7/18/95. Another note. Sometimes your child will lean towards you, then more towards their father. If you have a son, he’ll go toward you when he’s real young, then toward his dad when he’s probably somewhere between 5-11. Don’t be left in the ‘woman’s place!’ Are they playing baseball? Cheer ‘em on, if you can! Then when your kids are grown up, they’ll be by both of you!

Age 10, and already I feared my own unborn Oedipus.


In my oldest diary--a blank journal stolen at age 6 from my mom's closet, I wrote in its first three pages a children's story, illustrated with a red Bic pen. A simple three-pager, it was riddled with a child's fear of abandonment and her secret desire for a pet cat rather than her moody miniature Schnauzer.

Cat and Keeteen, By Caitlin, 1991

[page 1:] I have to go to the store wiffout Cat and Keeteen.
[Here we see two cats left sitting lonely at a closed door.]

[page 2:] Mamma, I'm scaerrd abot Cat and Keeteeen. Mamma saeys, Its OK. Dont warry abot Cat and Keeteen.
[Pictured: Daughter clings to mom's hems.]

[page 3:] Yay! Cat and Keeteen!
[Here, our heroine has returned home, stick arms thrown up in the air while Cat and Keeteen jump at her feet.]

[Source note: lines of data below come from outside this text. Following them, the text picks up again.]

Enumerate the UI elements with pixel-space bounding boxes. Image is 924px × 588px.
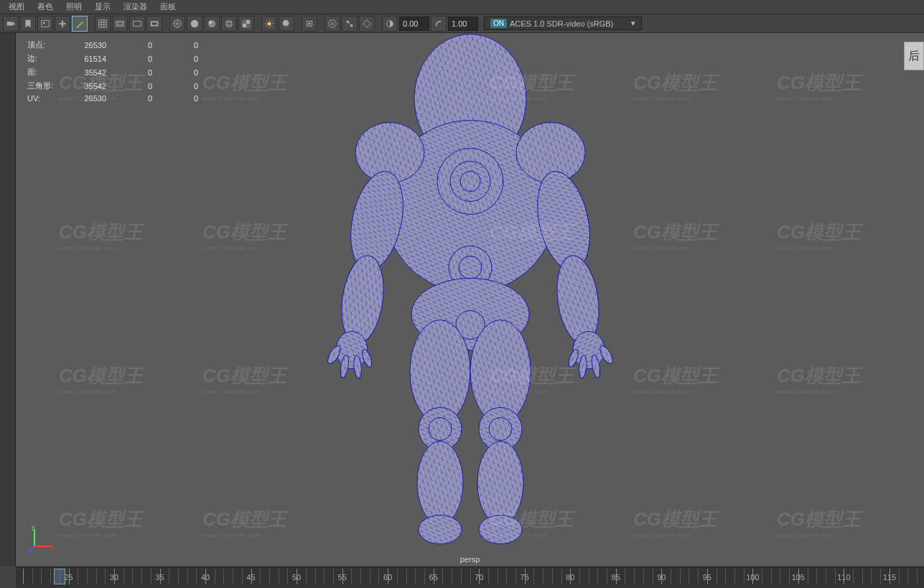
timeline-tick-label: 30 — [110, 573, 118, 582]
smooth-shade-button[interactable] — [187, 16, 202, 32]
svg-point-63 — [429, 417, 452, 440]
timeline-tick-label: 110 — [837, 573, 850, 582]
menu-view[interactable]: 视图 — [3, 0, 30, 14]
timeline-tick — [653, 569, 653, 584]
timeline-tick — [589, 569, 589, 584]
2d-pan-zoom-button[interactable] — [55, 16, 70, 32]
timeline-tick — [725, 569, 726, 584]
timeline-tick — [315, 569, 316, 584]
wireframe-button[interactable] — [169, 16, 185, 32]
timeline-tick — [105, 569, 106, 584]
film-gate-button[interactable] — [112, 16, 128, 32]
color-mgmt-on-badge: ON — [490, 19, 507, 28]
gate-mask-button[interactable] — [146, 16, 162, 32]
shadows-button[interactable] — [279, 16, 294, 32]
timeline-tick-label: 105 — [792, 573, 805, 582]
svg-point-20 — [308, 22, 311, 25]
timeline-tick — [816, 569, 817, 584]
wireframe-on-shaded-button[interactable] — [221, 16, 237, 32]
bookmark-button[interactable] — [20, 16, 36, 32]
timeline-tick — [50, 569, 51, 584]
timeline-tick — [625, 569, 625, 584]
axis-z-label: z — [27, 548, 31, 554]
svg-point-22 — [330, 22, 334, 25]
timeline-tick — [132, 569, 133, 584]
svg-point-66 — [417, 441, 463, 524]
gamma-button[interactable] — [431, 16, 447, 32]
svg-point-10 — [208, 19, 216, 27]
timeline-tick — [734, 569, 735, 584]
chevron-down-icon: ▾ — [631, 19, 635, 28]
left-panel-strip[interactable] — [0, 33, 16, 566]
menu-shading[interactable]: 着色 — [32, 0, 59, 14]
timeline-playhead[interactable] — [54, 569, 65, 584]
timeline-tick — [141, 569, 142, 584]
xray-button[interactable] — [325, 16, 340, 32]
svg-rect-15 — [246, 24, 250, 27]
axis-gizmo: y x z — [27, 525, 56, 554]
xray-joints-button[interactable] — [342, 16, 358, 32]
exposure-input[interactable] — [399, 17, 429, 31]
select-camera-button[interactable] — [3, 16, 19, 32]
timeline-tick — [488, 569, 489, 584]
use-default-material-button[interactable] — [204, 16, 220, 32]
timeline-tick — [324, 569, 325, 584]
svg-point-68 — [419, 515, 462, 543]
timeline-tick — [826, 569, 826, 584]
image-plane-button[interactable] — [37, 16, 53, 32]
timeline-tick-label: 100 — [746, 573, 759, 582]
grease-pencil-button[interactable] — [72, 16, 88, 32]
gamma-input[interactable] — [448, 17, 478, 31]
timeline-tick — [552, 569, 553, 584]
color-space-dropdown[interactable]: ON ACES 1.0 SDR-video (sRGB) ▾ — [484, 17, 642, 30]
timeline-tick — [397, 569, 398, 584]
timeline-tick — [470, 569, 471, 584]
textured-button[interactable] — [238, 16, 254, 32]
svg-rect-0 — [7, 22, 13, 25]
timeline-tick — [671, 569, 671, 584]
svg-point-39 — [460, 171, 480, 191]
menu-panels[interactable]: 面板 — [154, 0, 182, 14]
timeline-tick — [680, 569, 681, 584]
axis-y-label: y — [32, 525, 35, 531]
timeline-tick — [360, 569, 361, 584]
menu-renderer[interactable]: 渲染器 — [118, 0, 153, 14]
timeline-ruler[interactable]: 2530354045505560657075808590951001051101… — [23, 569, 917, 584]
isolate-select-button[interactable] — [302, 16, 317, 32]
svg-rect-4 — [118, 22, 123, 25]
persp-viewport[interactable]: 顶点:2653000 边:6151400 面:3554200 三角形:35542… — [16, 33, 924, 566]
timeline-tick — [597, 569, 598, 584]
timeline-tick — [196, 569, 197, 584]
menu-show[interactable]: 显示 — [89, 0, 116, 14]
timeline-tick — [223, 569, 224, 584]
timeline-tick — [643, 569, 644, 584]
timeline-tick — [880, 569, 881, 584]
timeline-tick — [862, 569, 863, 584]
timeline-tick — [717, 569, 717, 584]
timeline-tick — [442, 569, 443, 584]
menu-lighting[interactable]: 照明 — [60, 0, 88, 14]
xray-components-button[interactable] — [359, 16, 375, 32]
timeline-tick — [178, 569, 179, 584]
timeline-tick — [498, 569, 498, 584]
grid-button[interactable] — [95, 16, 111, 32]
timeline-tick — [871, 569, 872, 584]
camera-name-label: persp — [460, 555, 480, 564]
side-toggle-button[interactable]: 后 — [904, 42, 924, 70]
timeline-tick-label: 40 — [201, 573, 210, 582]
resolution-gate-button[interactable] — [129, 16, 145, 32]
viewport-container: 顶点:2653000 边:6151400 面:3554200 三角形:35542… — [16, 33, 924, 566]
svg-point-2 — [43, 22, 45, 24]
timeline[interactable]: 2530354045505560657075808590951001051101… — [16, 566, 924, 588]
timeline-tick-label: 55 — [338, 573, 347, 582]
mesh-robot-wireframe[interactable] — [298, 33, 643, 549]
exposure-button[interactable] — [382, 16, 398, 32]
timeline-tick-label: 75 — [521, 573, 529, 582]
timeline-tick-label: 60 — [383, 573, 392, 582]
panel-menu-bar: 视图 着色 照明 显示 渲染器 面板 — [0, 0, 924, 14]
timeline-tick — [169, 569, 169, 584]
use-all-lights-button[interactable] — [261, 16, 277, 32]
svg-rect-5 — [134, 21, 141, 26]
viewport-toolbar: ON ACES 1.0 SDR-video (sRGB) ▾ — [0, 14, 924, 33]
timeline-tick — [461, 569, 462, 584]
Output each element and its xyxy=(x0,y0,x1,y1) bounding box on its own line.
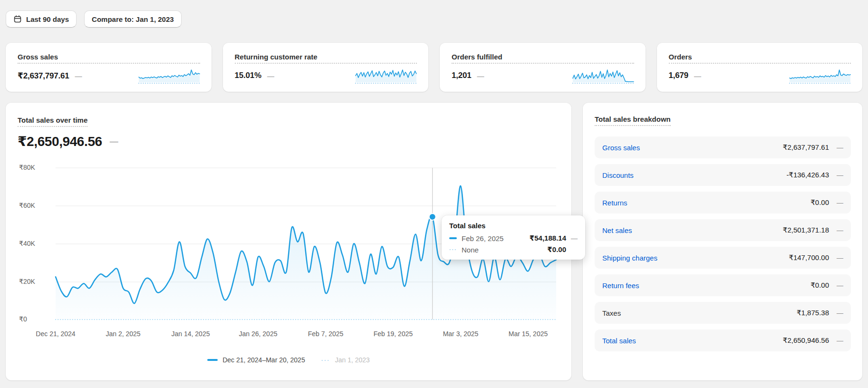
breakdown-link[interactable]: Total sales xyxy=(602,337,636,345)
x-axis-tick: Feb 7, 2025 xyxy=(308,330,344,338)
no-change-dash: — xyxy=(829,171,843,179)
x-axis-tick: Jan 14, 2025 xyxy=(172,330,210,338)
x-axis-tick: Jan 26, 2025 xyxy=(239,330,278,338)
legend-label: Dec 21, 2024–Mar 20, 2025 xyxy=(222,356,305,364)
breakdown-row-net-sales: Net sales ₹2,501,371.18 — xyxy=(595,219,851,241)
total-sales-over-time-card: Total sales over time ₹2,650,946.56 — ₹8… xyxy=(6,103,571,380)
metric-title[interactable]: Gross sales xyxy=(18,53,200,64)
breakdown-value: ₹147,700.00 xyxy=(789,253,829,262)
no-change-dash: — xyxy=(267,72,274,80)
metric-card-orders: Orders 1,679 — xyxy=(657,43,863,92)
breakdown-row-returns: Returns ₹0.00 — xyxy=(595,192,851,213)
x-axis-tick: Jan 2, 2025 xyxy=(106,330,140,338)
total-sales-breakdown-card: Total sales breakdown Gross sales ₹2,637… xyxy=(583,103,862,380)
tooltip-value: ₹54,188.14 xyxy=(530,234,566,242)
metric-title[interactable]: Returning customer rate xyxy=(235,53,417,64)
no-change-dash: — xyxy=(566,234,578,242)
no-change-dash: — xyxy=(829,144,843,151)
breakdown-rows: Gross sales ₹2,637,797.61 — Discounts -₹… xyxy=(595,136,851,351)
tooltip-date: Feb 26, 2025 xyxy=(462,234,503,242)
x-axis-tick: Dec 21, 2024 xyxy=(36,330,75,338)
breakdown-row-gross-sales: Gross sales ₹2,637,797.61 — xyxy=(595,136,851,158)
no-change-dash: — xyxy=(75,72,82,80)
breakdown-value: ₹1,875.38 xyxy=(797,309,829,317)
no-change-dash: — xyxy=(829,254,843,262)
compare-to-label: Compare to: Jan 1, 2023 xyxy=(92,15,174,23)
breakdown-value: ₹2,650,946.56 xyxy=(783,336,829,345)
analytics-dashboard: Last 90 days Compare to: Jan 1, 2023 Gro… xyxy=(0,0,868,388)
tooltip-comparison-label: None xyxy=(462,246,479,254)
breakdown-link[interactable]: Returns xyxy=(602,199,627,207)
series-solid-marker-icon xyxy=(449,237,459,239)
breakdown-row-shipping-charges: Shipping charges ₹147,700.00 — xyxy=(595,247,851,269)
tooltip-comparison-value: ₹0.00 xyxy=(547,245,566,254)
no-change-dash: — xyxy=(829,281,843,289)
breakdown-value: ₹0.00 xyxy=(810,281,829,290)
breakdown-label: Taxes xyxy=(602,309,621,317)
x-axis-tick: Mar 3, 2025 xyxy=(443,330,479,338)
metric-value: 15.01% xyxy=(235,71,261,80)
metric-value: ₹2,637,797.61 xyxy=(18,71,69,81)
breakdown-value: ₹2,501,371.18 xyxy=(783,226,829,234)
breakdown-value: ₹2,637,797.61 xyxy=(783,143,829,152)
charts-row: Total sales over time ₹2,650,946.56 — ₹8… xyxy=(6,103,862,380)
date-range-label: Last 90 days xyxy=(26,15,69,23)
filter-bar: Last 90 days Compare to: Jan 1, 2023 xyxy=(6,10,862,28)
no-change-dash: — xyxy=(829,309,843,317)
series-dotted-marker-icon: ··· xyxy=(449,246,459,253)
breakdown-link[interactable]: Shipping charges xyxy=(602,254,657,262)
no-change-dash: — xyxy=(694,72,701,80)
breakdown-row-return-fees: Return fees ₹0.00 — xyxy=(595,274,851,296)
metric-cards-row: Gross sales ₹2,637,797.61 — Returning cu… xyxy=(6,43,862,92)
no-change-dash: — xyxy=(829,199,843,206)
sparkline-chart xyxy=(355,68,417,84)
metric-title[interactable]: Orders fulfilled xyxy=(452,53,634,64)
breakdown-link[interactable]: Return fees xyxy=(602,281,639,290)
metric-value: 1,679 xyxy=(669,71,689,80)
date-range-button[interactable]: Last 90 days xyxy=(6,10,77,28)
breakdown-link[interactable]: Discounts xyxy=(602,171,634,179)
metric-card-gross-sales: Gross sales ₹2,637,797.61 — xyxy=(6,43,212,92)
metric-card-orders-fulfilled: Orders fulfilled 1,201 — xyxy=(440,43,646,92)
compare-to-button[interactable]: Compare to: Jan 1, 2023 xyxy=(84,10,182,28)
breakdown-row-discounts: Discounts -₹136,426.43 — xyxy=(595,164,851,186)
breakdown-value: -₹136,426.43 xyxy=(786,171,829,179)
sparkline-chart xyxy=(138,68,200,84)
x-axis-tick: Mar 15, 2025 xyxy=(509,330,548,338)
series-dotted-marker-icon: ··· xyxy=(321,357,330,364)
metric-value: 1,201 xyxy=(452,71,472,80)
breakdown-title[interactable]: Total sales breakdown xyxy=(595,115,671,126)
tooltip-row-current: Feb 26, 2025 ₹54,188.14 — xyxy=(449,234,578,242)
x-axis-tick: Feb 19, 2025 xyxy=(374,330,413,338)
no-change-dash: — xyxy=(110,136,118,146)
total-sales-value: ₹2,650,946.56 xyxy=(18,134,102,149)
metric-card-returning-customer-rate: Returning customer rate 15.01% — xyxy=(223,43,429,92)
chart-title[interactable]: Total sales over time xyxy=(18,116,87,127)
tooltip-title: Total sales xyxy=(449,222,578,230)
breakdown-link[interactable]: Gross sales xyxy=(602,144,640,152)
tooltip-row-comparison: ··· None ₹0.00 xyxy=(449,245,578,254)
no-change-dash: — xyxy=(477,72,484,80)
breakdown-value: ₹0.00 xyxy=(810,198,829,207)
legend-comparison-range: ··· Jan 1, 2023 xyxy=(321,356,370,364)
sparkline-chart xyxy=(789,68,851,84)
legend-label: Jan 1, 2023 xyxy=(335,356,370,364)
sparkline-chart xyxy=(572,68,634,84)
metric-title[interactable]: Orders xyxy=(669,53,851,64)
breakdown-link[interactable]: Net sales xyxy=(602,226,632,234)
legend-current-range: Dec 21, 2024–Mar 20, 2025 xyxy=(207,356,305,364)
no-change-dash: — xyxy=(829,337,843,344)
breakdown-row-total-sales: Total sales ₹2,650,946.56 — xyxy=(595,330,851,351)
chart-tooltip: Total sales Feb 26, 2025 ₹54,188.14 — ··… xyxy=(442,215,585,260)
series-solid-marker-icon xyxy=(207,359,218,361)
chart-legend: Dec 21, 2024–Mar 20, 2025 ··· Jan 1, 202… xyxy=(6,356,571,364)
no-change-dash: — xyxy=(829,226,843,234)
breakdown-row-taxes: Taxes ₹1,875.38 — xyxy=(595,302,851,324)
calendar-icon xyxy=(13,15,22,23)
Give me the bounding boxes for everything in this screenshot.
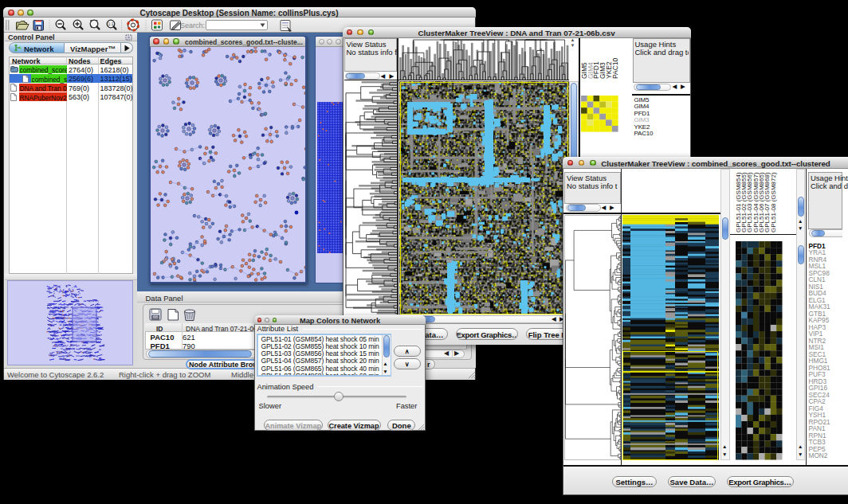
svg-text:1:1: 1:1 xyxy=(108,21,114,26)
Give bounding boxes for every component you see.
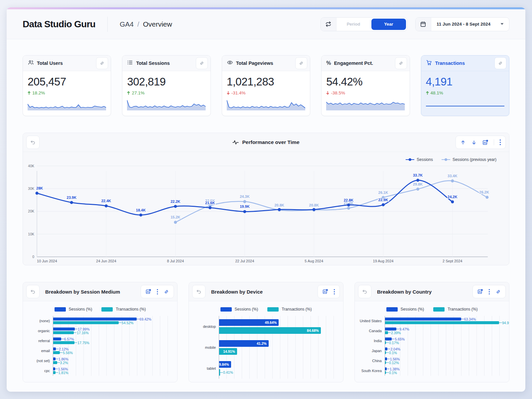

Scientists and psychologists everywhere extol writing as therapy. And at age 6, I was doing just that. We put these thoughts into words, or sometimes into crudely drawn kids' stories, to work things out. These days, the demons I face are slightly more complicated than my guilty desire for a cat to replace our dog (although then again, for a six-year-old, what can be more complicated than that?). Fears for young 20ish Caitlin are embodied by unemployment, death, and the impact of the Empire of George W. Bush, among other things. But still, I find myself rationalizing--and admittedly, occasionally repressing--to work things out. I usually do this by doing what I'm doing right now--writing. So I guess some things never change.